Ich habe die Stelle mal kopiert, der Lexikonartikel im Varon Milanes über das L:

l, A l'è comè anc l's, pù gajarda ona veulta del' otra, e parsciò quand a l'è dolza ch' a la se proferis con la vochà strecia, e la scrivem sempia com em dij al a, inscì, pel, ciel; ma com ala sarà con la vochà largha, che ala se parnonzia gajarda, allora la scrivem dobbia, come pell, la pell di animalij, bell, call, i call di pee, e quest vartiment sarvirà anch al s. A la se scambia sta veulta in r, comè merin; anc quaichun disen Miran, se ben a l' è pù da masse, che nun disem Milan.​
 
Denkbar wäre, dass die deutsche Form Mailand nicht auf die keltisch-lateinische Form Medio, sondern bereits auf das italienische Mi zurückgeht, Stichwort frühneuhochdeutsche Diphtongierung, in der aus î (z.B. lîp) ei (Leib) wird.
Das klingt sehr überzeugend und folglich wäre die deutsche Form Mailand erst ab dem Hochmittelalter entstanden (samt volksetymologischem -d)
 
Danke, ich muss aber selber Wasser in den Wein schütten.
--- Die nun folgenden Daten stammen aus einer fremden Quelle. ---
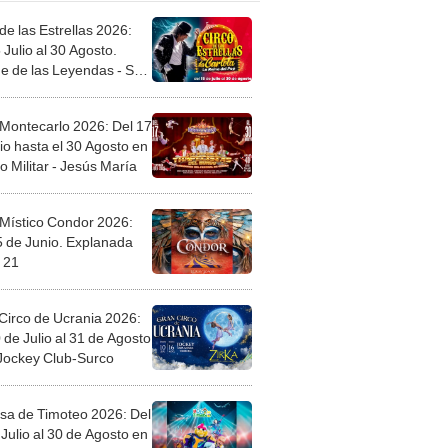
de las Estrellas 2026:
 Julio al 30 Agosto.
e de las Leyendas - San
l
 Montecarlo 2026: Del 17
io hasta el 30 Agosto en
o Militar - Jesús María
 Místico Condor 2026:
5 de Junio. Explanada
 21
Circo de Ucrania 2026:
 de Julio al 31 de Agosto
 Jockey Club-Surco
sa de Timoteo 2026: Del
Julio al 30 de Agosto en
Plaza - Independencia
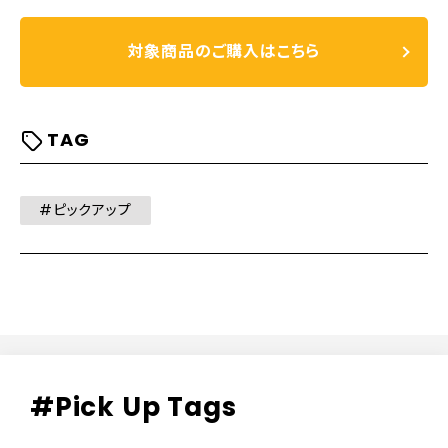
対象商品のご購入はこちら
TAG
#ピックアップ
#Pick Up Tags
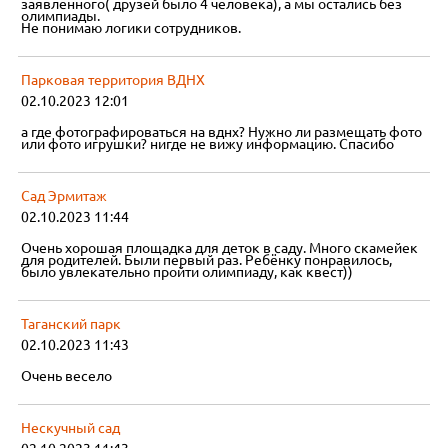
заявленного( друзей было 4 человека), а мы остались без
олимпиады.
Не понимаю логики сотрудников.
Парковая территория ВДНХ
02.10.2023 12:01
а где фотографироваться на вднх? Нужно ли размещать фото
или фото игрушки? нигде не вижу информацию. Спасибо
Сад Эрмитаж
02.10.2023 11:44
Очень хорошая площадка для деток в саду. Много скамейек
для родителей. Были первый раз. Ребёнку понравилось,
было увлекательно пройти олимпиаду, как квест))
Таганский парк
02.10.2023 11:43
Очень весело
Нескучный сад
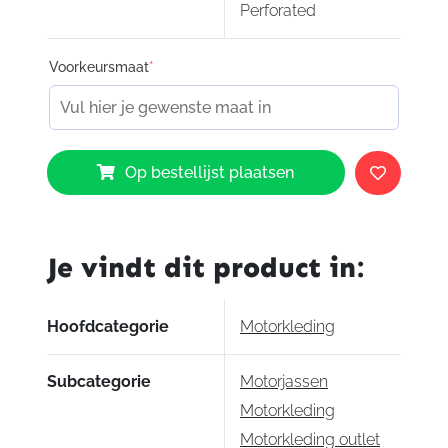
Perforated
TP-02, gecertificeerd volgens EN1621-1:2012,
niveau 2
Voorkeursmaat
*
IXS
Op bestellijst plaatsen
RS
600
2.0
Sport
Je vindt dit product in:
LD
Perforated
Jacket
Hoofdcategorie
Motorkleding
Black
aantal
Subcategorie
Motorjassen
Motorkleding
Motorkleding outlet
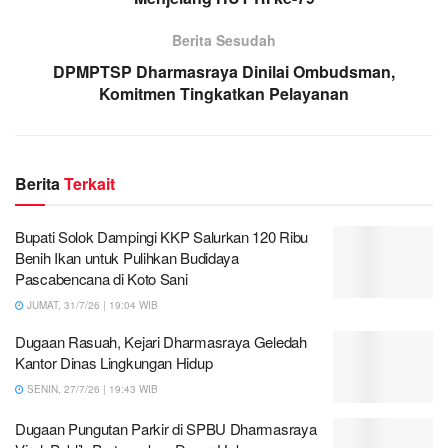
Berita Sesudah
DPMPTSP Dharmasraya Dinilai Ombudsman,
Komitmen Tingkatkan Pelayanan
Berita
Terkait
Bupati Solok Dampingi KKP Salurkan 120 Ribu
Benih Ikan untuk Pulihkan Budidaya
Pascabencana di Koto Sani
JUMAT, 31/7/26 | 19:04 WIB
Dugaan Rasuah, Kejari Dharmasraya Geledah
Kantor Dinas Lingkungan Hidup
SENIN, 27/7/26 | 19:43 WIB
Dugaan Pungutan Parkir di SPBU Dharmasraya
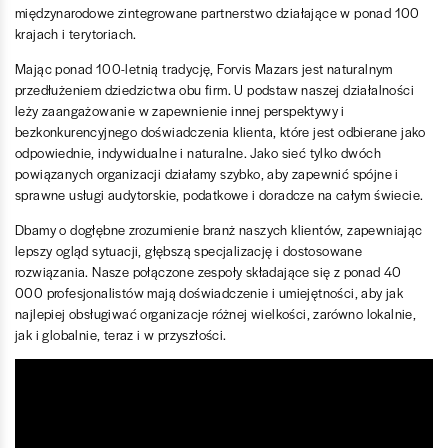
międzynarodowe zintegrowane partnerstwo działające w ponad 100
krajach i terytoriach.
Mając ponad 100-letnią tradycję, Forvis Mazars jest naturalnym
przedłużeniem dziedzictwa obu firm. U podstaw naszej działalności
leży zaangażowanie w zapewnienie innej perspektywy i
bezkonkurencyjnego doświadczenia klienta, które jest odbierane jako
odpowiednie, indywidualne i naturalne. Jako sieć tylko dwóch
powiązanych organizacji działamy szybko, aby zapewnić spójne i
sprawne usługi audytorskie, podatkowe i doradcze na całym świecie.
Dbamy o dogłębne zrozumienie branż naszych klientów, zapewniając
lepszy ogląd sytuacji, głębszą specjalizację i dostosowane
rozwiązania. Nasze połączone zespoły składające się z ponad 40
000 profesjonalistów mają doświadczenie i umiejętności, aby jak
najlepiej obsługiwać organizacje różnej wielkości, zarówno lokalnie,
jak i globalnie, teraz i w przyszłości.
Aus zwei Gründen:
1.) ich habe nicht ganz sauber argumentiert
2.) wir haben -ai- nicht -ei-.

Zu 2.) Keine Ahnung, ob das eine Rolle spielt.
Zu 1.) Die unsaubere Argumentation ist eigentlich nicht so schlimm, man muss im Grunde genommen die lateinische Flektionsendung, die abgeknappst wird, mit dem italienischen Flektionssuffix austauschen, dann passt es wieder. Oder?
 
Nun ist die Frage von das Medio zu Mi wurde. Eigentlich ist im Italienischen ja die Form Mezzo zu erwarten (hätte die Stadt in der Toskana gelegen und nicht in Transpadanien, dann hieße sie heute vermutlich *Mezzolano anstatt Milano.
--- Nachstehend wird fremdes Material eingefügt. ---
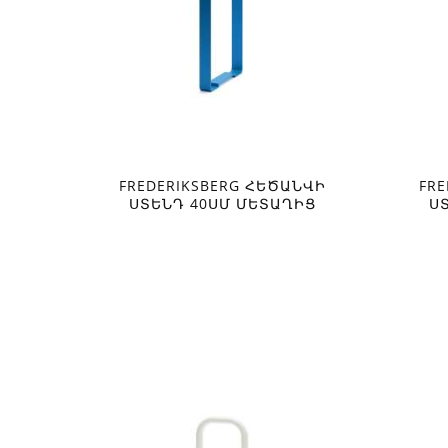
FREDERIKSBERG ՀԵԾԱՆՎԻ
FR
ՍՏԵՆԴ 40ՍՄ ՄԵՏԱՂԻՑ
Ս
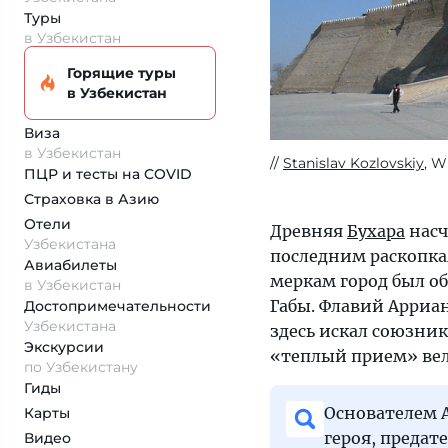
Туры
в Узбекистан
Горящие туры
в Узбекистан
Виза
в Узбекистан
Stanislav Kozlovskiy
, W
ПЦР и тесты на COVID
Страховка
в Азию
Отели
Древняя
Бухара
насч
Узбекистана
последним раскопка
Авиабилеты
меркам город был о
в Узбекистан
Габы. Флавий Арриа
Достопримеча­тельности
Узбекистана
здесь искал союзни
Экскурсии
«теплый прием» вели
по Узбекистану
Гиды
Основателем 
Карты
героя, предат
Видео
Anscheinend war von Anfang an klar, dass Medio nicht im Sinne von Mezzo benannt, ein Wort anderer Herkunft war.
Interessant ist dabei die Auflistung der italienischen Wiki https://it.wikipedia.org/wiki/Mediolanum_(toponimo)
mit verschiedensten Mediolanums. Viele der im heutigen Frankreich gelegenen (ebenfalls gallischen) Städte haben eine Zwischenform Meiolanum oder Meillan oder ähnlich.
 
Dünkirchen (Dunkerque) könnte man noch nennen. Die Stadt lag einst im niederfränkischen Sprachgebiet, heute im französischen Sprachgebiet:

Mittlerweile dürfte wohl aufgrund des Films Dunkirk eher der englische Name in Deutschland geläufige sein.

Ja, natürlich, ich hatte es Dir sogar schon einmal erklärt: Das althochdeutsche bilabiale w war noch ein anderer Laut als das neuhochdeutsche labiodentale w. (Im Romanischen hat dieselbe Entwicklung stattgefunden, nur schon deutlich früher.)

Ich habe sogar noch in Erinnerung gehabt, dass das schon irgendwann in einem Thread thematisiert wurde. Ich konnte aber den alten Thread nicht mehr wiederfinden. Danke für den Hinweis.
 
Anscheinend war von Anfang an klar, dass Medio nicht im Sinne von Mezzo benannt, ein Wort anderer Herkunft war.
Selbst wenn dem so war - da unterstellst du allerdings den Sprechern der Spätantike etymologische Kenntnisse - würden ja trotzdem dieselben Regeln greifen, wie bei einem original lateinischen Wort.
 
Selbst wenn dem so war - da unterstellst du allerdings den Sprechern der Spätantike etymologische Kenntnisse - würden ja trotzdem dieselben Regeln greifen, wie bei einem original lateinischen Wort.

Eher unterstelle ich einen noch vorhandenen nicht unbedeutenden gallischen Bevölkerungsanteil, durch den sich der Name ähnlich wie im westlichen Gallien (s.o.) entwickelte.
 
Wenn im Milaneser Dialekt der Rhotazismus häufiger vorkommt, könnte dies der Grund sein.
Ist bzw. war definitiv der Grund:

Nella variante milanese della lingua lombarda, la -l- intervocalica era comunemente sostituita da -r-, mentre nel dialetto moderno questa caratteristica tende a scomparire.

In der Mailänder Variante der lombardischen Sprache wurde das intervokalische -l- häufig durch -r- ersetzt, während dieses Merkmal im modernen Dialekt tendenziell verschwindet.

Rotacismo - Wikipedia

Entschuldigung für den unausgereiften Zwischenruf.